Indexing Title: JMDEGUZMAN’s Medical Anecdotal Report [05-10]
MAR Title: Disclosure
Date of Medical Observation: October 2005
Narration:
We recently operated on a 47-year-old male patient diagnosed with pancreatic head mass. He presented with subtle signs and symptoms of jaundice and on and off epigastric pain only for a month or two. A CT scan of the abdomen taken a month ago showed a 3 x 4cm solid mass on the pancreatic head and a slightly distended gallbladder. Tormented by pain, anxiety, confusion and denial he had been on the run ever since. Understanding his situation, avoiding further delays I and my team presented the case to our service consultant. Considering the CT scan findings we were very optimistic for the resectability but keeping in mind we have been late for a month. A second abdominal CT scan could be useful but the resources were meager and our patient was losing patience and hope. His jaundice was rapidly progressing, experiencing more pain, and has lost his appetite. In that case, we’ll just have to find another way of determining resectability. If we want result, action should be done and not just mere interaction. So, we set forth and talked to the patient and explained our plan. Resectability will be determined during laparotomy and options for surgical procedures together with its benefits and risks were fully explained. We offered our patient no false hopes but chance to which he agreed and understands.
During the operation, we have noted that the mass enlarged to 5cm on its greatest diameter, markedly adherent to posterior structures on its undersurface, and multiple lymphadenopathies along the bile duct, superior mesenteric vessel and celiac axis. A palliative by-pass procedure was done.
His post-operative recovery was remarkably well. He’d been boasting that only 3 days after the operation he was up and about, jaundice subsiding, and regained his appetite for food. He never felt stronger he’d say and he thought he’s cured. Of course, we have not yet discussed our findings to him personally at this time although I have talked to his wife immediately post-operatively. She asked me if we would be telling this to her husband, I said it would be better for him to know personally that a malignancy is a high probability on his case and that only a palliative treatment was done. Carefully and with compassion, I revealed this to the patient by the time he was fully recovered. I did not expect him however to go through the stages of grief in an instance and just accept what I have said. I offered him whatever help I can to go through this trial and besides I am part of it being his attending. At the end of our talk I was glad to note some sign of resolution on his part as he managed a sigh and a smile. For this I gave him a pat on the back.
Insights: (Discovery, Stimulus, Reinforcements) (Physical, Psychosocial, Ethical)
In our profession, adequate communication is crucial and is a fundamental ethical requirement for the foundation of trust between us and our patient. Patients have the right to the truth about their health because they have the primary responsibility for their health. However, “What to tell the patient” has been considered one of the more difficult and delicate ethical questions in our part. Some physicians thought that the less patients knew about their critical condition, the better would be the chances of recovery. Some others would even withhold information of impending death, fearing that such knowledge might lead a person to despair.
Legal and moral concerns prompt us to realize our duties as physicians to inform our patients of their critical condition. As stated in the Ethical and Religious Directives for Catholic Health Facilities and also concerning patient’s rights, information concerning serious sickness or impending death is to be furnished even if the individual does not ask for it.
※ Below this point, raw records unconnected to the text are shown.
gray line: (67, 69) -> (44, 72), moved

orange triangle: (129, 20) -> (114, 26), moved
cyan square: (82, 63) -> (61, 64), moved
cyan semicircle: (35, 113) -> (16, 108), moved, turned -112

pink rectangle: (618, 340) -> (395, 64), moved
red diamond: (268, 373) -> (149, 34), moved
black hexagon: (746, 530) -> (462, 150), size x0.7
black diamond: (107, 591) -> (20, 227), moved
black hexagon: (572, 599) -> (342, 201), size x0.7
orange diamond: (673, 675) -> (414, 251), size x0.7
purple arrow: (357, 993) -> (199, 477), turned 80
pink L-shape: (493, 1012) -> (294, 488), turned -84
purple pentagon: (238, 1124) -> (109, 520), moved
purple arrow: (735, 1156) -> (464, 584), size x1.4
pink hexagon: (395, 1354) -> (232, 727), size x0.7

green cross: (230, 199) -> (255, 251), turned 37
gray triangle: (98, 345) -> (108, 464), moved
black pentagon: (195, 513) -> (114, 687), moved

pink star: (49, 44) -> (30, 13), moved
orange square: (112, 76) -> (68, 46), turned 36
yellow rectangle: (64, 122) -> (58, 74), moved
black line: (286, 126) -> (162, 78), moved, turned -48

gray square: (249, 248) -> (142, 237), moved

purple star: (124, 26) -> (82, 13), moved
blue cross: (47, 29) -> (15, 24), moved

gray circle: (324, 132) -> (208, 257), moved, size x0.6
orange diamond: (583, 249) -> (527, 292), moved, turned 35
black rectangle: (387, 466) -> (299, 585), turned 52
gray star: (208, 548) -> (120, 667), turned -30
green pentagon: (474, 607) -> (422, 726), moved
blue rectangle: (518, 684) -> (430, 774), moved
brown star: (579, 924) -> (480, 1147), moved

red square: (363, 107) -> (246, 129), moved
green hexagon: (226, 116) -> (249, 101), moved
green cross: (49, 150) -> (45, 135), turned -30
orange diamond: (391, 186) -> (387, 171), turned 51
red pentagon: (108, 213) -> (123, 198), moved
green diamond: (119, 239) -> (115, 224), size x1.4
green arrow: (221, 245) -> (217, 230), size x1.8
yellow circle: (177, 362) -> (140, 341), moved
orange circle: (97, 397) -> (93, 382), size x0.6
Telling a patient something critical takes place over a span of time and is not a one-shot affair. A decision to reveal a grave prognosis, which is “ethical” in itself, may become “unethical” if the physician tells it to the patient bluntly and then withdraws, without offering any emotional support to help the patient resolve his feelings. I believe that the assurance of the attending physician to see it through along with his patient by making himself available to offer any comfort possible, may be more important than the bad news itself. It is the absence of this transmission of compassion, rather than telling of the truth, that produced unfortunate results.